Purpose: Women with breast cancer (BC) are increasingly diagnosed and treated within the VHA. Breast cancer requires specialized care in tertiary settings such as VAMCs, typically located in urban settings, placing BC patients in rural areas at a disadvantage. Assigning rural-urban status is complicated by the presence of multiple classification plans. In this report, we compare rural-urban status of BC patients in the VHA and its association with distance to nearest VAMC, using 2 plans: USDA Economic Research Service (ERS) Rural Urban Continuum (RUC) and University of Washington’s Rural Urban Commuting Areas 2.0 (RUCA).

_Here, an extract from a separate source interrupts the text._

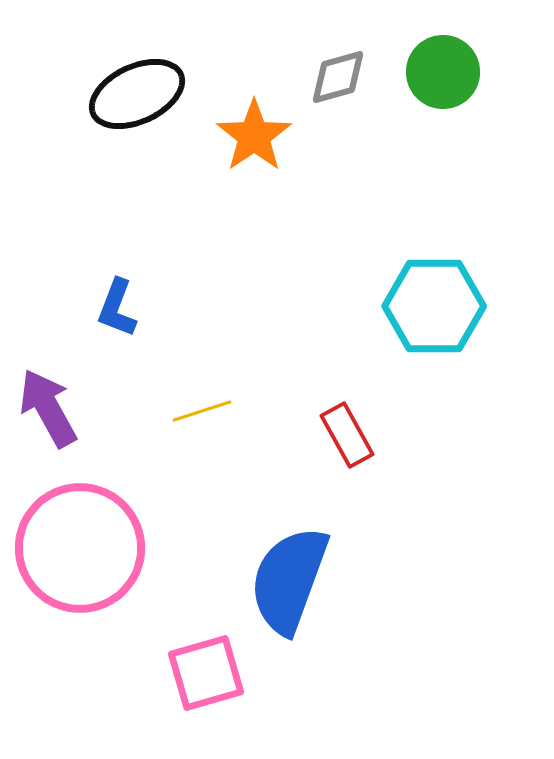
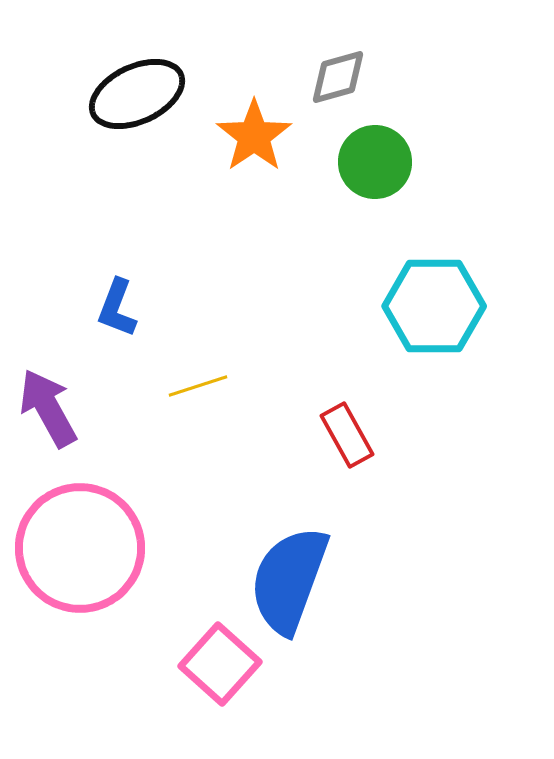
green circle: moved 68 px left, 90 px down
yellow line: moved 4 px left, 25 px up
pink square: moved 14 px right, 9 px up; rotated 32 degrees counterclockwise
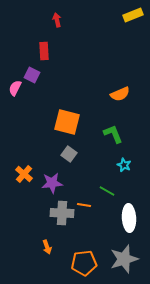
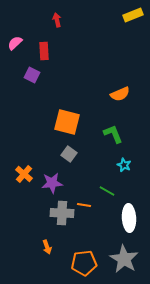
pink semicircle: moved 45 px up; rotated 21 degrees clockwise
gray star: rotated 24 degrees counterclockwise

Methods: Between 2000 and 2012, 3,622 women were diagnosed with and/or treated for BC within the VHA and recorded in the VA Central Cancer Registry (VA CCR). The patient’s zip code of residence at the time of diagnosis and rural-urban status according to USDA ERS RUC were obtained from the VA CCR. Rural urban commuting status was aggregated into 3 categories: metropolitan, large nonmetropolitan, and rural. Using zip code of residence, rural-urban status of all but 63 women was determined using the University of Washington’s (RUCA) plan and aggregated into 3 categories: urban (metropolitan), large rural or micropolitan, and small rural/isolated small rural. The VHA is organized into 21 regional administrative service networks, or VISNs. The geographic distribution of BC in VHA was determined using the RUC and RUCA scheme, then reported by VISN Census Bureau geographic region: Northeast, Midwest, South, and West. The two plans were compared, using Cohen’s Kappa statistic. The distance between zip code of residence and the nearest within-VISN VAMC was obtained from the VA Planning Systems Support Group database. The association between rural-urban status according to RUC and RUCA and the distance to the nearest VAMC was determined using analysis of variance (ANOVA).
Results: Rural-urban status according to RUC and RUCA were strongly associated (Cohen’s Kappa 0.74, P < .001). About 80% of women with BC in VHA resided in metropolitan areas; the remaining women were split evenly between large nonmetropolitan/micropolitan and rural/small, isolated rural. The Midwest had the highest percentages of both large rural (14%) and small/isolated rural patients (17%), whereas patients in the Northeast had the smallest percentages of large rural (8%) and small/isolated rural patients (7%). Patients living in the Northeast had the shortest travel distances to the nearest within-VISN VAMC, whereas patients in the West had the longest distances. In the Northeast, the average distance to nearest VAMC increased from 11 miles for patients living in metropolitan areas, to 44 miles in small/isolated rural areas. In the West, patients living in metropolitan areas were on average, 37 miles from nearest VAMC. This increased to 124 miles for patients in small/isolated rural areas in the West. Both classifications were significantly associated with increased distance to nearest VAMC (P < .001). On multivariate analysis, rural residence remained significantly associated with increased distance to nearest VAMC (P = .01) even after adjusting for RUCA.
Conclusions: Women with BC living in rural areas must travel longer distances to their VHA facility to receive specialized cancer care. Various plans define rural-urban status, using different methodologies. The rural-urban status of women with BC in VHA was similar using either RUC or RUCA. Rural residence defined by RUC was significantly associated with longer distances to VAMC even after adjusting for RUCA. This suggests that the 2 methodologies are not identical but are highly related when being compared with distance from tertiary care. The choice of rural classification methodology should be considered carefully when researching rural status and cancer outcomes.